Scott L. Scarborough, PhD, President of The University of Akron, and Pamela Young, executive director of DANCECleveland | May 18, 2015
New national choreography center to offer residencies for next generation of American dance makers
You enter a theater and take your seat. The house lights dim, the curtain goes up and a dance performance by a national touring company begins to unfold. The talented dancers, stunning lighting, exquisite costumes, inspiring music and standing ovation during the final bows create an evening to remember.
Though the beautiful memory will linger, you will likely not think of the struggles that the choreographer overcame to bring the performance to the stage.
The fact is choreographers in the United States are sorely underserved and lack the resources to create and rehearse their craft. If dance is to thrive and endure nationally, dance makers need rehearsal time and space, the bodies to move through that space, and community resources to bring their works into the public domain.
Over the past decade of collaboration to offer one of the strongest dance residency and performance programs in the country, DANCECleveland and The University of Akron have discussed the possibility of creating a new national center for choreography to help meet these needs. Knight Foundation asked if we had an idea that could be transformative, and this concept piqued their interest.
Now, with Knight Foundation's $5 million pledge in support, both time and space will be provided to the most creative dance makers around the nation. The National Center for Choreography at The University of Akron will engage the rich cultural resources of northeast Ohio. This will be only the second such center in the U.S. the other is the Maggie Allesee National Center for Choreography at Florida State University. The nation needs this new center. In France, there are 19.
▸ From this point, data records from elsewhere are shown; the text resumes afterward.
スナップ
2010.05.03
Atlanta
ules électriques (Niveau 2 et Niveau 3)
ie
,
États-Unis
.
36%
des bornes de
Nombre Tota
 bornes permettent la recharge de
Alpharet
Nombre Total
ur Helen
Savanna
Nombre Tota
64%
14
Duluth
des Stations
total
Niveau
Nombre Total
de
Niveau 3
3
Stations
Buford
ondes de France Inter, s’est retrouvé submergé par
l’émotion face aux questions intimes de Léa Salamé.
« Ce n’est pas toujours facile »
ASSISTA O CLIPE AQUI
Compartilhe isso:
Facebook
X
The new center, which will operate as a stand-alone, non-profit organization, will select national choreographers and dance companies for residencies. Choreographers chosen for residencies will receive stipends and access to the rich academic and creative resources of a comprehensive university including the world-class facilities of the university's Center for Dance and Theatre, and the 3000-seat E.J. Thomas Performing Arts Hall.
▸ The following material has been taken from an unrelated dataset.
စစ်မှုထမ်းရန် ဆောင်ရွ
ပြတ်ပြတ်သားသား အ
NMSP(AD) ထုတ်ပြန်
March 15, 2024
Choreographers can also take advantage of the rich cultural climate of northeast Ohio, perhaps using spaces at other colleges and universities in the area and at Cleveland's Playhouse Square, the largest U.S. theater complex outside of New York City. They can tap into the creative energy of the region, engage students in their craft and take the work they accomplish back to cities around the country for performances.
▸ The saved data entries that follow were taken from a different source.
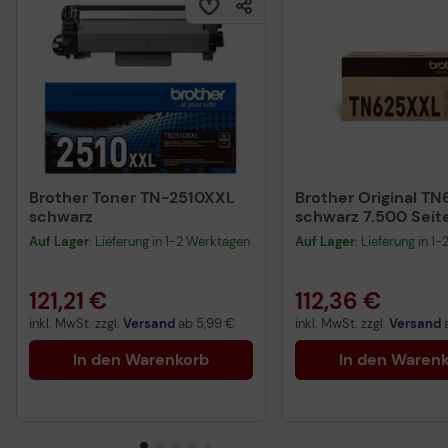
Brother Toner TN-2510XXL
Brother Original TN
schwarz
schwarz 7.500 Seit
625XXLBK
Auf Lager
: Lieferung in 1-2 Werktagen
Auf Lager
: Lieferung in 1
121,21 €
112,36 €
inkl. MwSt. zzgl.
Versand
ab
5,99 €
inkl. MwSt. zzgl.
Versand
In den Warenkorb
In den Waren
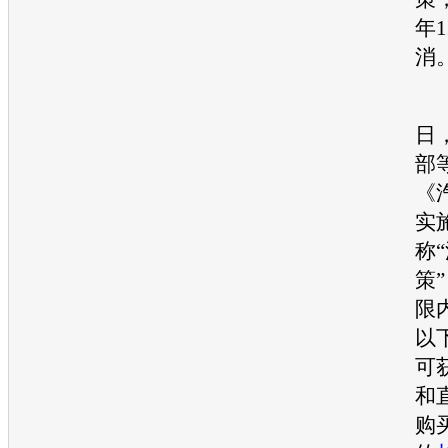
年1
消
2
日
部
《
实
称
策
限
以
可
和
购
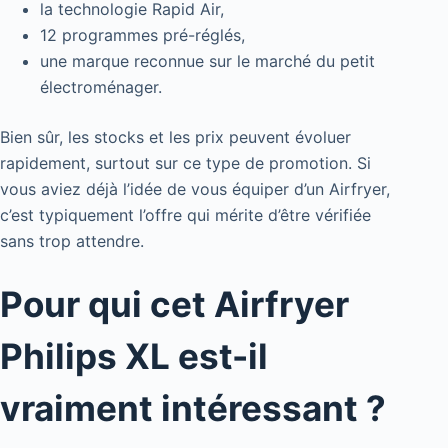
la technologie Rapid Air,
12 programmes pré-réglés,
une marque reconnue sur le marché du petit
électroménager.
Bien sûr, les stocks et les prix peuvent évoluer
rapidement, surtout sur ce type de promotion. Si
vous aviez déjà l’idée de vous équiper d’un Airfryer,
c’est typiquement l’offre qui mérite d’être vérifiée
sans trop attendre.
Pour qui cet Airfryer
Philips XL est-il
vraiment intéressant ?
The opportunities for students at The University of Akron are exciting. They will reap the benefits of having prominent choreographers on campus and in the studios. Student choreographers will increase their knowledge of the business side of their craft understanding how to effectively communicate and work with presenters and venues, creating opportunities for peer review of work in progress and advocating for the presentation of new dances.
While the center is launching, dance making is already underway, with three pilot residencies at The University of Akron already in the works with selected choreographers John Jasperse (New York City); Carrie Hanson/The Seldoms (Chicago); and Camille A. Brown & Dancers (New York City).
The vision is taking shape and talented choreographers are arriving to create those dances that will likely be seen on stages throughout the country in coming years and create lasting memories for audiences far and wide. We look forward to joining in the applause.